- Dossier
- / Musée MUDIA
Par Christian Sonon
Si le Mudia est le fruit du travail d’une équipe de spécialistes, c’est à Eric Noulet que l’on doit sa conception. Ce collectionneur passionné d’art a pris trois ans de sa vie pour que le public dispose d’un outil didactique innovant et passionnant. Quelque chose qui n’existait pas !
Il se dit zinneke, un enfant de Bruxelles, mais il avoue une profonde attirance pour nos Ardennes. C’est d’ailleurs là, plus précisément à Herbeumont, qu’il a rencontré celle qui allait devenir son épouse. « Un attachement réciproque qui ne faiblit pas depuis 50 ans, nous souffle Eric Noulet, notamment parce que nous partageons les mêmes passions ». Parmi celles-ci, l’attrait pour l’art, bien sûr, mais également les longues promenades dans la forêt où le couple aime ramasser des champignons en saison et des… détritus toute l’année. « Nous avons un devoir envers la nature », justifie-t-il. Visiblement, le collectionneur estime avoir un devoir envers les enfants aussi puisque s’il a consacré trois ans de sa vie, sans l’aide des pouvoirs publics, à monter un petit bijou comme le Mudia, c’est avant tout pour les éduquer à l’art en les émerveillant. Ou peut-être est-ce l’inverse…
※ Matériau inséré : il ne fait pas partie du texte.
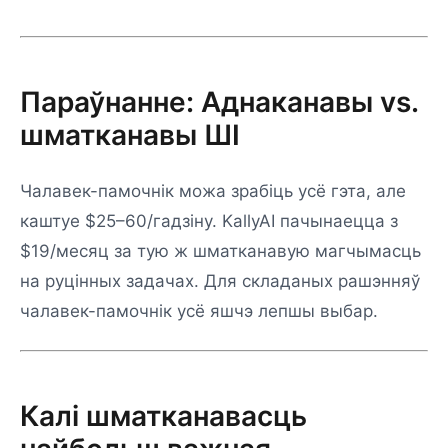
Параўнанне: Аднаканавы vs.
шматканавы ШІ
Чалавек-памочнік можа зрабіць усё гэта, але
каштуе $25–60/гадзіну. KallyAI пачынаецца з
$19/месяц за тую ж шматканавую магчымасць
на руцінных задачах. Для складаных рашэнняў
чалавек-памочнік усё яшчэ лепшы выбар.
Калі шматканавасць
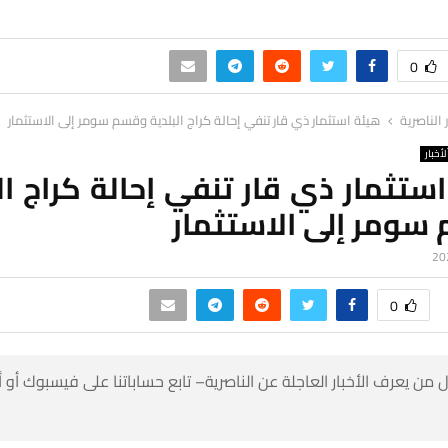
0
ر الناصرية
هيئة استثمار ذي قار تنفي إحالة كراج البلدية وقسم سومر إلى الاستثمار
لأخبار
ستثمار ذي قار تنفي إحالة كراج ال
سومر إلى الاستثمار
0
 من يعرف الأخبار العاجلة عن الناصرية– تابع حساباتنا على فيسبوك أو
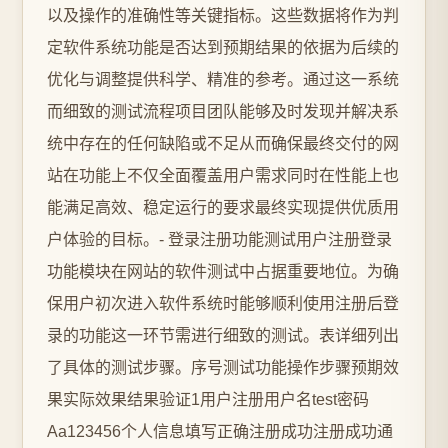
以及操作的准确性等关键指标。这些数据将作为判
定软件系统功能是否达到预期结果的依据为后续的
优化与调整提供科学、精准的参考。通过这一系统
而细致的测试流程项目团队能够及时发现并解决系
统中存在的任何缺陷或不足从而确保最终交付的网
站在功能上不仅全面覆盖用户需求同时在性能上也
能满足高效、稳定运行的要求最终实现提供优质用
户体验的目标。- 登录注册功能测试用户注册登录
功能模块在网站的软件测试中占据重要地位。为确
保用户初次进入软件系统时能够顺利使用注册后登
录的功能这一环节需进行细致的测试。表详细列出
了具体的测试步骤。序号测试功能操作步骤预期效
果实际效果结果验证1用户注册用户名test密码
Aa123456个人信息填写正确注册成功注册成功通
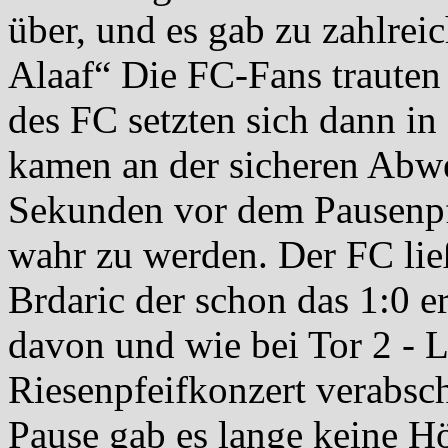
über, und es gab zu zahlre
Alaaf“ Die FC-Fans trauten 
des FC setzten sich dann in 
kamen an der sicheren Abwe
Sekunden vor dem Pausenpf
wahr zu werden. Der FC li
Brdaric der schon das 1:0 er
davon und wie bei Tor 2 - L
Riesenpfeifkonzert verabsch
Pause gab es lange keine H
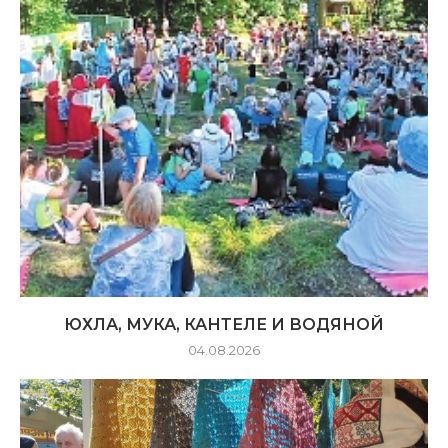
ЮХЛА, МУКА, КАНТЕЛЕ И ВОДЯНОЙ
04.08.2026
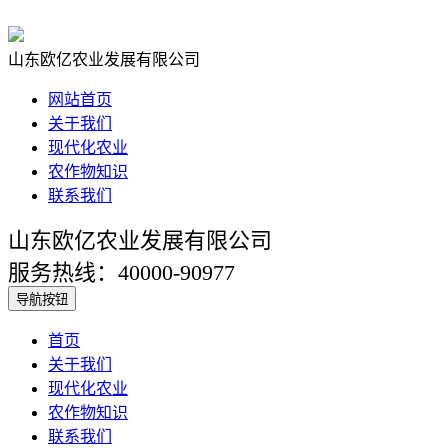
山东欧亿农业发展有限公司
网站首页
关于我们
现代化农业
农作物知识
联系我们
山东欧亿农业发展有限公司
服务热线：40000-90977
导航按钮
首页
关于我们
现代化农业
农作物知识
联系我们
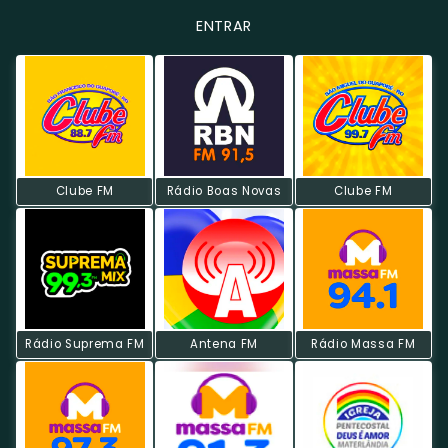
ENTRAR
Clube FM
Rádio Boas Novas
Clube FM
Rádio Suprema FM
Antena FM
Rádio Massa FM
Eric Noulet, d’où vous vient cette passion pour l’art ?
Mes parents avaient des tableaux, rien de grande valeur, mais cela a éveillé ma curiosité, certainement. Quand j’étais jeune, j’ai parcouru des dizaines de pays avec mon sac sur le dos et, chaque fois qu’un musée se présentait sur ma route, je le visitais. Quand j’habitais Paris, j’ai franchi la porte du Louvre 300 fois, en soirée, afin de découvrir chaque section une à une. Quand je suis dans un musée, je suis toujours heureux. C’est comme si j’étais sous un parasol. Je peux y respirer à mon aise, m’imbiber de sensations.
Les œuvres qui sont exposées au Mudia viennent en grande partie de votre collection. Vous souvenez-vous de votre premier achat ?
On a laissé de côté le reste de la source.